Las toxinas actúan dañando el sistema digestivo de la larva del mosquito impidiendo la normal alimentación y causándole la muerte.
A su vez, las esporas ingresan al sistema circulatorio a través de las lesiones causadas previamente por las toxinas y le provocan una septicemia.
Se utiliza como insecticida larvicida para controlar la población de mosquitos y jejenes, especialmente los que son vectores de enfermedades, sin dañar el medio ambiente ni reducir la cantidad de insectos depredadores de los mismos por ser un producto específico.
BTI se aplica en lugares de encharcamiento, aguas estancadas, macetas de hidroponias, floreros, alcantarillas, canaletas, etc. teniendo en cuenta la superficie del espejo de agua y no el volumen total del recipiente.

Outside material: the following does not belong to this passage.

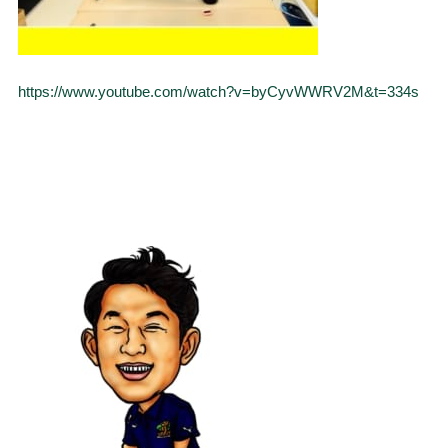
https://www.youtube.com/watch?v=byCyvWWRV2M&t=334s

Su fórmula le brinda alta flotabilidad, reduciendo la degradación y manteniendo el producto al alcance de las larvas.
Es un excelente complemento para la fumigación de formulaciones insecticidas ya que al eliminar larvas disminuye sensiblemente la presión de la plaga, ademas de que no altera la potabilidad de las fuentes de agua.
“Así es como estamos trabajando en el reforzamiento de las acciones preventivas contra el dengue, zika y chikungunya. Ésta sustancia no es tóxica para el ser humano y tampoco daña el medio ambiente”, concluyó.